■ Work request: What you write must match the records exactly, except for the images, which are left out.

■ Working data:

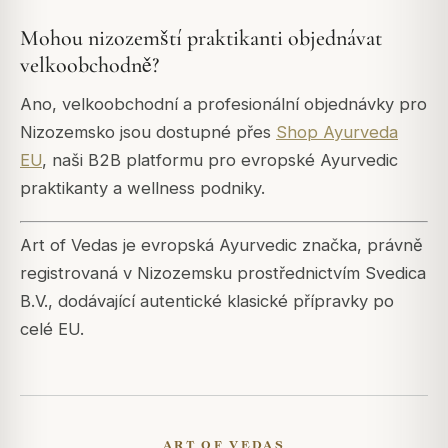
Mohou nizozemští praktikanti objednávat
velkoobchodně?
Ano, velkoobchodní a profesionální objednávky pro
Nizozemsko jsou dostupné přes
Shop Ayurveda
EU
, naši B2B platformu pro evropské Ayurvedic
praktikanty a wellness podniky.
Art of Vedas je evropská Ayurvedic značka, právně
registrovaná v Nizozemsku prostřednictvím Svedica
B.V., dodávající autentické klasické přípravky po
celé EU.
ART OF VEDAS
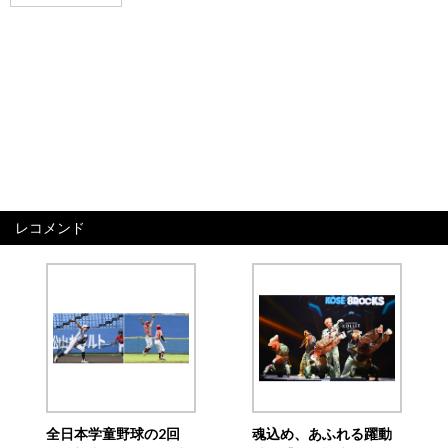
レコメンド
全日本学童野球の2回
魂込め、あふれる躍動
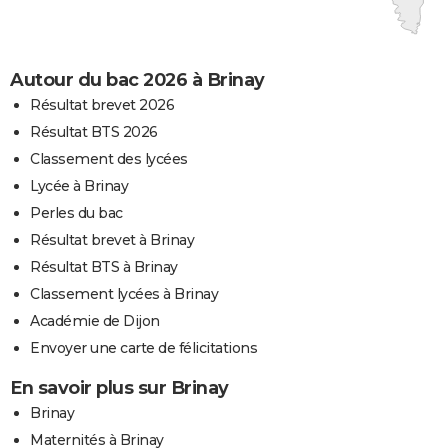
Autour du bac 2026 à Brinay
Résultat brevet 2026
Résultat BTS 2026
Classement des lycées
Lycée à Brinay
Perles du bac
Résultat brevet à Brinay
Résultat BTS à Brinay
Classement lycées à Brinay
Académie de Dijon
Envoyer une carte de félicitations
En savoir plus sur Brinay
Brinay
Maternités à Brinay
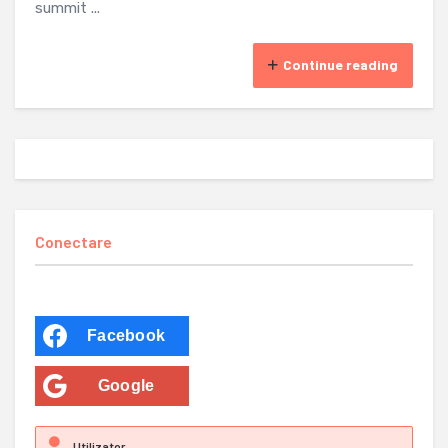
summit ...
Continue reading
Conectare
Facebook
Google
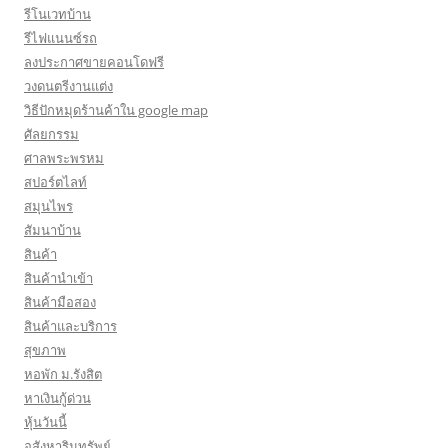
รีโนเวทบ้าน
รีไฟแนนซ์รถ
ลงประกาศขายคอนโดฟรี
วงดนตรีงานแต่ง
วิธีปักหมุดร้านค้าใน google map
ศัลยกรรม
ศาลพระพรหม
สปอร์ตไลท์
สมุนไพร
สัมนาบ้าน
สินค้า
สินค้านำเข้า
สินค้ามือสอง
สินค้าและบริการ
สุขภาพ
หอพัก ม.รังสิต
หาเงินกู้ด่วน
หุ้นวันนี้
อสังหาริมทรัพย์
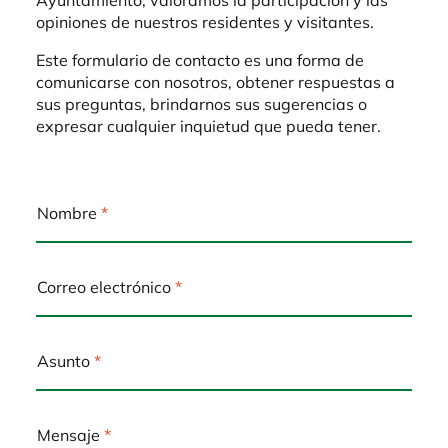
Ayuntamiento, valoramos la participación y las
opiniones de nuestros residentes y visitantes.
Este formulario de contacto es una forma de
comunicarse con nosotros, obtener respuestas a
sus preguntas, brindarnos sus sugerencias o
expresar cualquier inquietud que pueda tener.
Nombre
Correo electrónico
Asunto
Mensaje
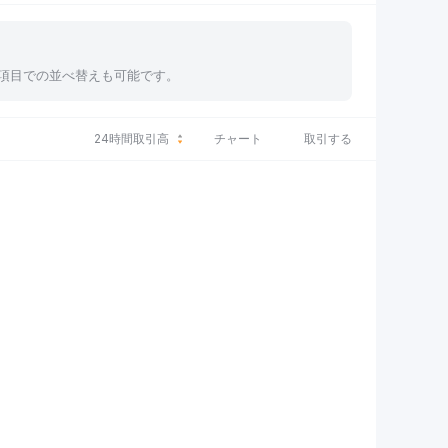
、各項目での並べ替えも可能です。
24時間取引高
チャート
取引する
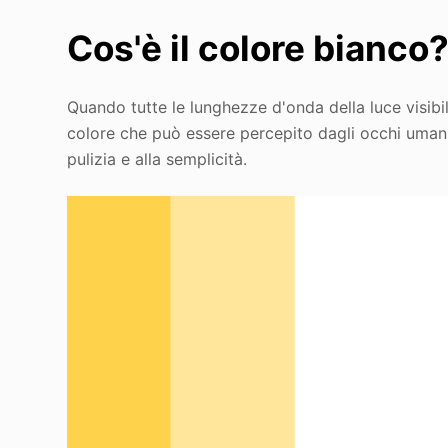
Cos'è il colore bianco
Quando tutte le lunghezze d'onda della luce visibi
colore che può essere percepito dagli occhi umani. 
pulizia e alla semplicità.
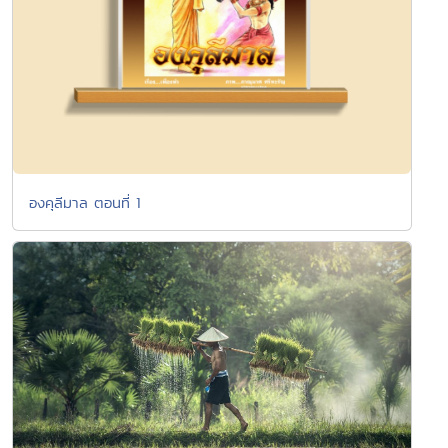
องคุลีมาล ตอนที่ 1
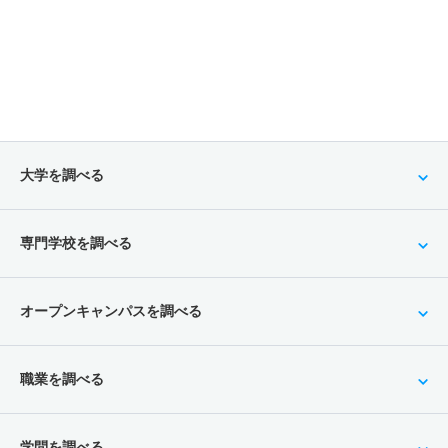
大学を調べる
専門学校を調べる
オープンキャンパスを調べる
職業を調べる
学問を調べる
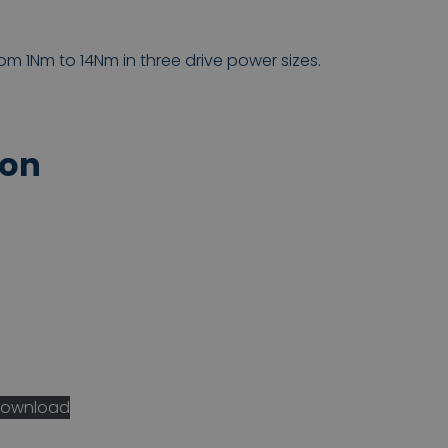
om 1Nm to 14Nm in three drive power sizes.
ion
ownload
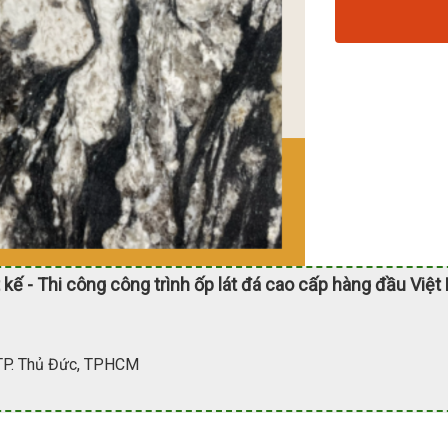
 kế - Thi công công trình ốp lát đá cao cấp hàng đầu Việt
 TP. Thủ Đức, TPHCM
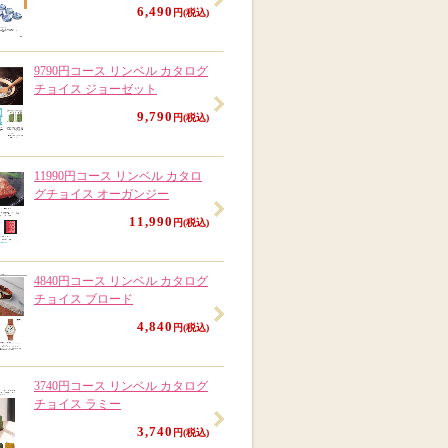
6,490
円(税込)
9790円コース リンベル カタログ
チョイス ジョーゼット
9,790
円(税込)
11990円コース リンベル カタロ
グチョイス オーガンジー
11,990
円(税込)
4840円コース リンベル カタログ
チョイス ブロード
4,840
円(税込)
3740円コース リンベル カタログ
チョイス ラミー
3,740
円(税込)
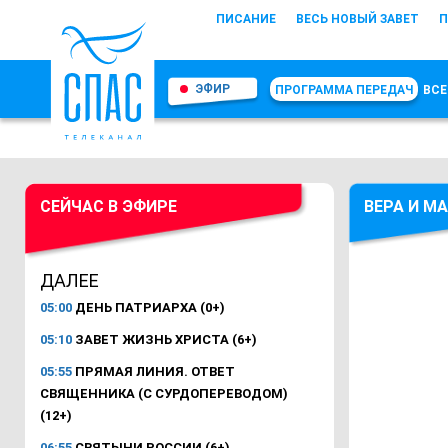
ПИСАНИЕ
ВЕСЬ НОВЫЙ ЗАВЕТ
П
ЭФИР
ПРОГРАММА ПЕРЕДАЧ
ВСЕ
СЕЙЧАС В ЭФИРЕ
ВЕРА И М
ДАЛЕЕ
05:00
ДЕНЬ ПАТРИАРХА (0+)
05:10
ЗАВЕТ ЖИЗНЬ ХРИСТА (6+)
05:55
ПРЯМАЯ ЛИНИЯ. ОТВЕТ
СВЯЩЕННИКА (С СУРДОПЕРЕВОДОМ)
(12+)
06:55
СВЯТЫНИ РОССИИ (6+)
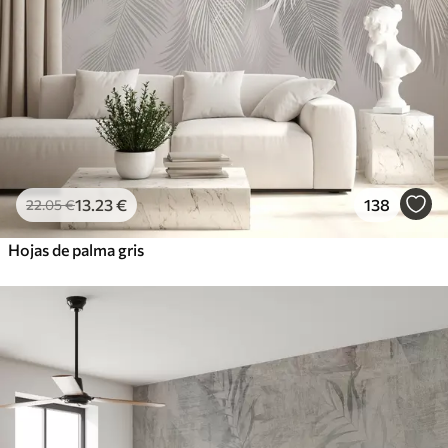
13
.23
€
138
22
.05
€
Hojas de palma gris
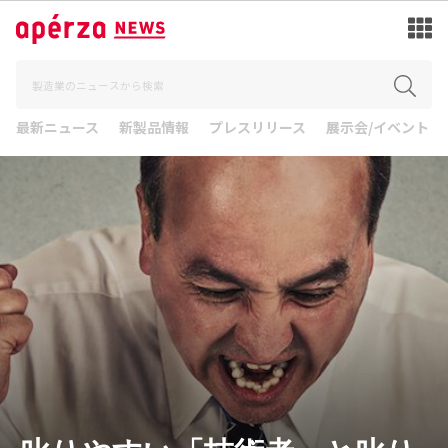
最新ニュース
新製品情報
プレスリリース
展示会/イベント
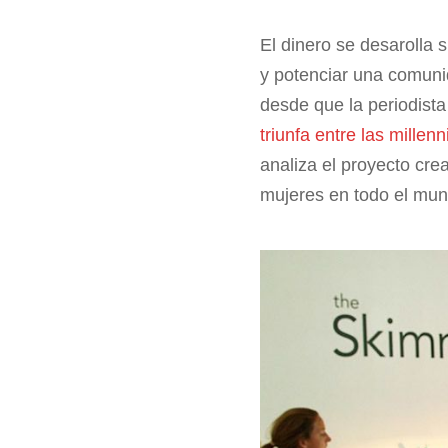
El dinero se desarolla 
y potenciar una comuni
desde que la periodist
triunfa entre las mille
analiza el proyecto cr
mujeres en todo el mun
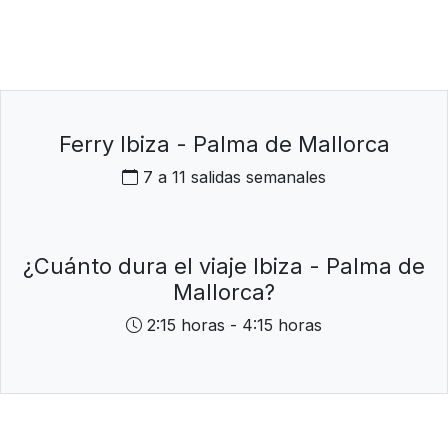
Ferry Ibiza - Palma de Mallorca
7 a 11 salidas semanales
¿Cuánto dura el viaje Ibiza - Palma de
Mallorca?
2:15 horas - 4:15 horas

■ Expected answer:
Mohou nizozemští praktikanti objednávat
velkoobchodně?
Ano, velkoobchodní a profesionální objednávky pro
Nizozemsko jsou dostupné přes
Shop Ayurveda
EU
, naši B2B platformu pro evropské Ayurvedic
praktikanty a wellness podniky.
Art of Vedas je evropská Ayurvedic značka, právně
registrovaná v Nizozemsku prostřednictvím Svedica
B.V., dodávající autentické klasické přípravky po
celé EU.
ART OF VEDAS
レコメンド
全日本学童野球の2回
魂込め、あふれる躍動
Autour du bac 2026 à Brinay
Résultat brevet 2026
Résultat BTS 2026
Classement des lycées
Lycée à Brinay
Perles du bac
Résultat brevet à Brinay
Résultat BTS à Brinay
Classement lycées à Brinay
Académie de Dijon
Envoyer une carte de félicitations
En savoir plus sur Brinay
Brinay
Maternités à Brinay
summit ...
Continue reading
Conectare
Facebook
Google
รีโนเวทบ้าน
รีไฟแนนซ์รถ
ลงประกาศขายคอนโดฟรี
วงดนตรีงานแต่ง
วิธีปักหมุดร้านค้าใน google map
ศัลยกรรม
ศาลพระพรหม
สปอร์ตไลท์
สมุนไพร
สัมนาบ้าน
สินค้า
สินค้านำเข้า
สินค้ามือสอง
สินค้าและบริการ
สุขภาพ
หอพัก ม.รังสิต
หาเงินกู้ด่วน
หุ้นวันนี้
อสังหาริมทรัพย์
Ayuntamiento, valoramos la participación y las
opiniones de nuestros residentes y visitantes.
Este formulario de contacto es una forma de
comunicarse con nosotros, obtener respuestas a
sus preguntas, brindarnos sus sugerencias o
expresar cualquier inquietud que pueda tener.
Nombre
Correo electrónico
Asunto
Mensaje
、各項目での並べ替えも可能です。
24時間取引高
チャート
取引する
Cos'è il colore bianco
Quando tutte le lunghezze d'onda della luce visibi
colore che può essere percepito dagli occhi umani. 
pulizia e alla semplicità.
องคุลีมาล ตอนที่ 1
大学を調べる
専門学校を調べる
オープンキャンパスを調べる
職業を調べる
学問を調べる
om 1Nm to 14Nm in three drive power sizes.
ion
ownload
 kế - Thi công công trình ốp lát đá cao cấp hàng đầu Việt
 TP. Thủ Đức, TPHCM
6,490
円(税込)
9790円コース リンベル カタログ
チョイス ジョーゼット
9,790
円(税込)
11990円コース リンベル カタロ
グチョイス オーガンジー
11,990
円(税込)
4840円コース リンベル カタログ
チョイス ブロード
4,840
円(税込)
3740円コース リンベル カタログ
チョイス ラミー
3,740
円(税込)
ПИСАНИЕ
ВЕСЬ НОВЫЙ ЗАВЕТ
П
ЭФИР
ПРОГРАММА ПЕРЕДАЧ
ВСЕ
СЕЙЧАС В ЭФИРЕ
ВЕРА И М
ДАЛЕЕ
05:00
ДЕНЬ ПАТРИАРХА (0+)
05:10
ЗАВЕТ ЖИЗНЬ ХРИСТА (6+)
05:55
ПРЯМАЯ ЛИНИЯ. ОТВЕТ
СВЯЩЕННИКА (С СУРДОПЕРЕВОДОМ)
(12+)
06:55
СВЯТЫНИ РОССИИ (6+)
13
.23
€
138
22
.05
€
Hojas de palma gris
最新ニュース
新製品情報
プレスリリース
展示会/イベント
El dinero se desarolla 
y potenciar una comuni
desde que la periodist
triunfa entre las mille
analiza el proyecto cr
mujeres en todo el mun
Ferry Ibiza - Palma de Mallorca
7 a 11 salidas semanales
¿Cuánto dura el viaje Ibiza - Palma de
Mallorca?
2:15 horas - 4:15 horas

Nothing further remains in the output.